But they sold ITRO 100 million units per year for several years.
It's a relatively standard distro up until the GUI layer, based on Gentoo.
I'd agree that Android is something else, but ChromeOS is mostly the usual GNU + Linux stuff, and a weird display server which is Chrome rendering direct to the screen.
I do. My only ChromeOS device at present is an old Thinkpad T420 with a Core i5 and 6GB of RAM. It runs very quickly with ChromeOS Flex. Currently I have Firefox ESR running on it, and DOSemu. Inside DOSemu I have MS Word for DOS.
It's a Linux. It runs Linux stuff thanks to a built-in feature, and since Flex came out, the Linux support has improved visibly: so for instance Firefox now works properly with either a full titlebar or none, and this depends on the settings within Firefox not on ChromeOS.
It works, it runs, it's useful, now, today.
Personally I don't give a toss about any of the other things you mention. It plays videos smoothly, it's fast and responsive, and my webcam works. I've tried Skype, Whatsapp, Facebook Messenger and Zoom in ChromeOS and all worked fine.
Sure it may be limited. I am not denying that. But it's selling well up against Windows and Mac, which is something no other Linux distro has ever managed to do. Despite all their fancy acceleration features and being free, ordinary consumers are not interested, even though they are FREE.
ChromeOS is not free: you can only get the full version by buying it on custom hardware, and you need a Google account to use it. Those are significant drawbacks compared to every free distro...
And yet 10x more Chromebooks sell per year than all the free distros put together can GIVE AWAY.
That is not just noise. That is no rounding error. That is massive.
The year of Linux on the desktop came, over half a decade ago now, and the Linux world was too busy with infighting and squabbling over Snap vs Flatpak and other pointless nonsense to even notice that the mainstream consumer world has adopted Linux bigtime.
A bit late to this party, but you are woefully, badly misinformed as to what ChromeOS is, and what you can run on it. Well over a decade ago, I was running a full suite of gnu-linux devtools, natively, within chromeos.
You don't even need to install a chroot from another distro. Just get a gcc (chromebrew was the first to package this), and the rest is just gentoo linux (with portage ripped out - and in the early days, you could run a shell script which PUT PORTAGE BACK IN).
And if you take the time to understand the wierd partitioning layout, a couple of bind mounts in the right places is all you need to get the chromeos gui file manager (which is rather crappy, btw) to see your stuff.

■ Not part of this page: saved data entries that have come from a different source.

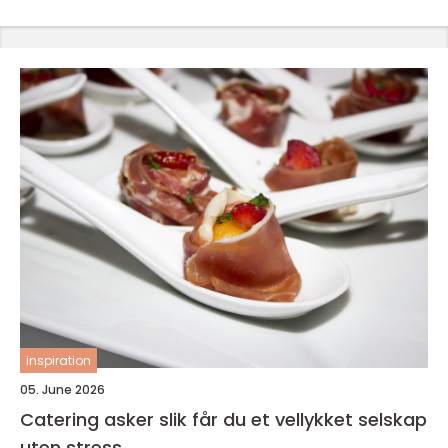
inspiration
05. June 2026
Catering asker slik får du et vellykket selskap
uten stress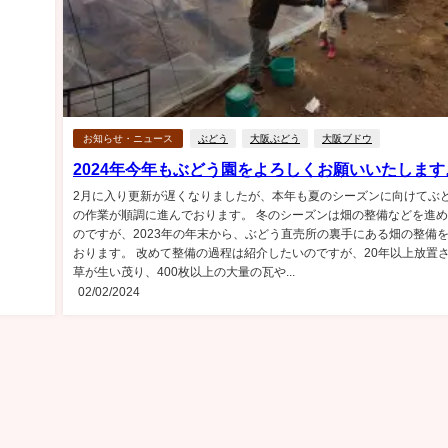
お知らせ・ニュース
ぶどう
大阪ぶどう
大阪ブドウ
2024年今年もぶどう園をよろしくお願いいたします
2月に入り更新が遅くなりましたが、本年も夏のシーズンに向けてぶ
の作業が順調に進んでおります。 冬のシーズンは畑の整備などを進
のですが、2023年の年末から、ぶどう直売所の裏手にある畑の整備
おります。 改めて整備の過程は紹介したいのですが、20年以上放置
草が生い茂り、400枚以上の大量の瓦や...
02/02/2024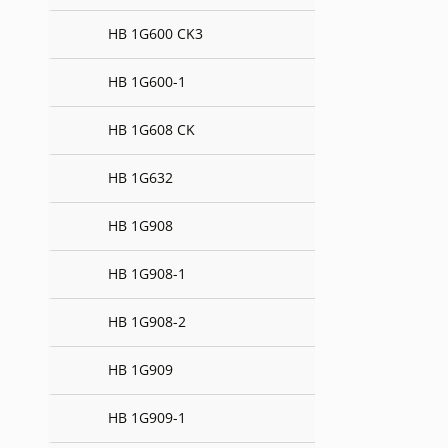
HB 1G600 CK3
HB 1G600-1
HB 1G608 CK
HB 1G632
HB 1G908
HB 1G908-1
HB 1G908-2
HB 1G909
HB 1G909-1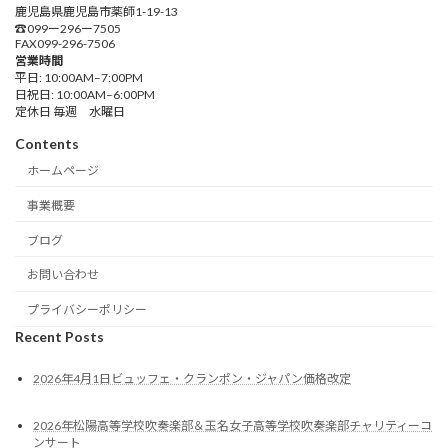
鹿児島県鹿児島市薬師1-19-13
☎︎099ー296ー7505
FAX099-296-7506
営業時間
平日: 10:00AM–7:00PM
日祝日: 10:00AM–6:00PM
定休日 毎週 水曜日
Contents
ホームページ
事業概要
ブログ
お問い合わせ
プライバシーポリシー
Recent Posts
2026年4月1日ビュッフェ・クランポン・ジャパン価格改定
2026年松陽高等学校吹奏楽部＆玉名女子高等学校吹奏楽部チャリティーコ
ンサート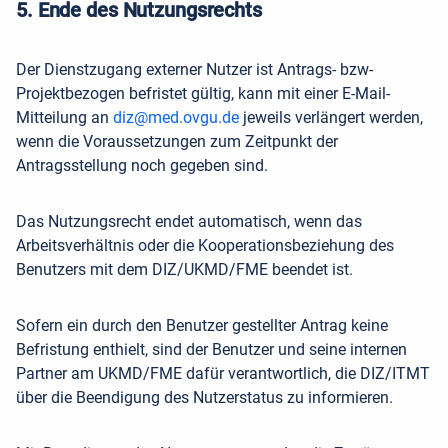
5. Ende des Nutzungsrechts
Der Dienstzugang externer Nutzer ist Antrags- bzw-
Projektbezogen befristet gültig, kann mit einer E-Mail-
Mitteilung an
diz@med.ovgu.de
jeweils verlängert werden,
wenn die Voraussetzungen zum Zeitpunkt der
Antragsstellung noch gegeben sind.
Das Nutzungsrecht endet automatisch, wenn das
Arbeitsverhältnis oder die Kooperationsbeziehung des
Benutzers mit dem DIZ/UKMD/FME beendet ist.
Sofern ein durch den Benutzer gestellter Antrag keine
Befristung enthielt, sind der Benutzer und seine internen
Partner am UKMD/FME dafür verantwortlich, die DIZ/ITMT
über die Beendigung des Nutzerstatus zu informieren.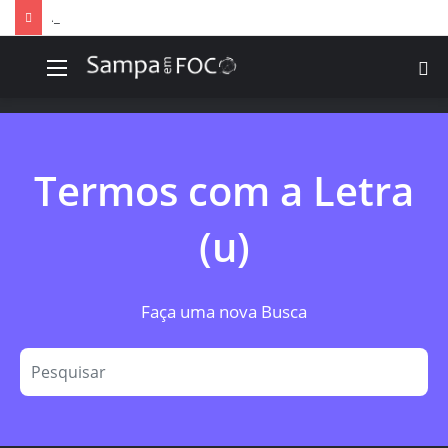
Apps de treino personalizado crescem no Brasil e impulsionam modelo de assinatura fitness
Menu
P
p
Termos com a Letra
(u)
Faça uma nova Busca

Oof, that hits hard, but you're probably right: I expect there are more people who primarily (or even exclusively) use a smartphone or tablet than a general-purpose computer running a general-purpose OS.
There are libre mobile devices, but approximately no-one uses them, just like approximately no-one uses Linux on the desktop. Unless some large vendors start shipping Linux by default on all their devices, or the current mainstream OS vendors become really obnoxious and people go searching for alternative devices with Linux installed by default, that isn't going to change since people really don't want to have to do installs themselves.
No, but the average Linux user has probably been bitten by nvidia compat issues so much in the past that they're even more likely than the average generic laptop user to be using Intel or AMD graphics.
This isn't nearly as true as it used to be. I regularly game on KDE Plasma on Wayland on a 3080 Ti with the proprietary NVIDIA drivers, and it works fine.